While some properties will be bought out for noise reasons, Mr Latham has publicly asked Glencore to extend their purchase as “an act of goodwill”.
“I was talking to Michael and Margot about what you should do when you live in a marginal seat like the Upper Hunter to make their interest known between the parties,” he added.
“Hopefully they can get a good outcome and the company can have a bit of flexibility.”
Mr Latham began his political career with the Liverpool City Council in 1987 after being an adviser to Labor politician John Kerin (1980-82) as well as a research assistant to the former Prime Minister Gough Whitlam (1982-87).
“Land use and planning issues have always been familiar to me since I started back in Liverpool,” he added.
“Though it’s little bit different in a rural district like Singleton, where you have the interaction between rural lifestyle and open cut mining, the same principals are in place.

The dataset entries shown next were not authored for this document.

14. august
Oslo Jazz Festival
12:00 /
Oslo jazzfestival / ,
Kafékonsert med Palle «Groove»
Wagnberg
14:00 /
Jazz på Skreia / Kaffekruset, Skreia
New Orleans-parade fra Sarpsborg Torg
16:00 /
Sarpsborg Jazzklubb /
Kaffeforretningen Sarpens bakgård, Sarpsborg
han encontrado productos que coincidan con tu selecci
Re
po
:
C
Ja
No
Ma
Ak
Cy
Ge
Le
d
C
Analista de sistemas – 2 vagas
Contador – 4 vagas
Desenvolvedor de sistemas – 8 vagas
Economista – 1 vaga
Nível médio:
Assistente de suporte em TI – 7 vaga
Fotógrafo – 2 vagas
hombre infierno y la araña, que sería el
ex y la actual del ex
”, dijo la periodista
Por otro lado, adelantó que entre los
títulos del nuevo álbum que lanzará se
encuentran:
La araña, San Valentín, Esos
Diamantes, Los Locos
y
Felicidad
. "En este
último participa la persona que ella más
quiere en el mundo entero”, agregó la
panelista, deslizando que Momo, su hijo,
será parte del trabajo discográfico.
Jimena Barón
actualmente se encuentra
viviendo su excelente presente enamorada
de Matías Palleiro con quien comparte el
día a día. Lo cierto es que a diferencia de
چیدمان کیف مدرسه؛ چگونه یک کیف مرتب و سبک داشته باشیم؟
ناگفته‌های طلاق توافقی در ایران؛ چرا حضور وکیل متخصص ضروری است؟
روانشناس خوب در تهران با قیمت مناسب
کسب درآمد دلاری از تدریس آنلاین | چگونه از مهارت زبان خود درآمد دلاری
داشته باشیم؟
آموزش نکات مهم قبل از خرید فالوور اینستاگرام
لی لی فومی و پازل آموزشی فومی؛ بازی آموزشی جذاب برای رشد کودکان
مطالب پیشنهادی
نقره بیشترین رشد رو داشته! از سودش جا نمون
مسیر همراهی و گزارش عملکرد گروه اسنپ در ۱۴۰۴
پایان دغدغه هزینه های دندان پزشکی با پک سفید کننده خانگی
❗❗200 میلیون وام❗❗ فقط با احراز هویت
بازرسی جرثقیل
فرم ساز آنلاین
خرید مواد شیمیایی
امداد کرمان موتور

“So I’m always sympathetic to the residents in these circumstances.”
Though his party does not in fact have a candidate for the Upper Hunter, he would later announce Neil Turner for the state electorate of Maitland.
He also paid tribute to the Whites for sharing their situation with him ahead of the upcoming state election.
“Michael and Margot only made contact yesterday so I’m very happy to have made contact with them,” he explained.
“I was very disturbed (earlier today) that Richard Marles (who is a senior labour front bencher) is celebrating the fact the global thermal coal market has collapsed and he thinks that that is a good thing.
“Well, in actual fact, the market hasn’t collapsed and it’s not a good thing and there’s 50,000 Australians who work in the coal industry; many of them are in the Hunter Valley.
“I would think someone like Joel Fitzgibbon, who is representing the seat of Hunter, should be rebuking his colleagues for saying something this stupid.
“Coal has to have a viable future in Australia and mining has to have a future but it has to be compatible with existing residential amenity and need.”
He believes the Wallarah 2 Coal Project, a proposed underground mining operation northwest of central Wyong on the Central Coast, should receive the go ahead.
“There are nearly 300 jobs there and it would be possible for the Wybong extension to go ahead if the company had the flexibility to buy people out,” Mr Latham said.
“The bottom line is that you can’t be racing around saying that ‘yipee, coal is finished’ given the whole energy debate in Australia is upside down.
“Nuclear is banned in NSW, uranium mining is banned and CGS is being destroyed and coal is being strangled out so renewable is winning by default.
“Well you can’t put all of your energy eggs in the one basket because renewable is risky because they’re more expensive and they’re not as reliable.”
(He was sure to refer to our neigbouring state South Australia as an example shortly after making this statement)
“The One Nation policy for NSW is to diversify the energy base so that we have flourishing coal, nuclear, renewables (if they can manage it) and we have lots of energy sources which can increase supply and drive down the process.
“We will pay a heavy price if we don’t have energy security and another one of our policies is to ensure there’s a replacement for Lidell when it’s closing in 2022.
“Our policy is to bundle up all the state electricity contracts and put a tender out for reliable based load power.
“That might give the financial capacity for someone to buy out AGL at Lidell and keep that coal fired power plant going.
“This is important for the Hunter Valley in terms of jobs because if you want manufacturing, aluminium and the coal industry then you’ve got to have reliable base load power instead of the 100 per cent reliance on windmills and solar farms.”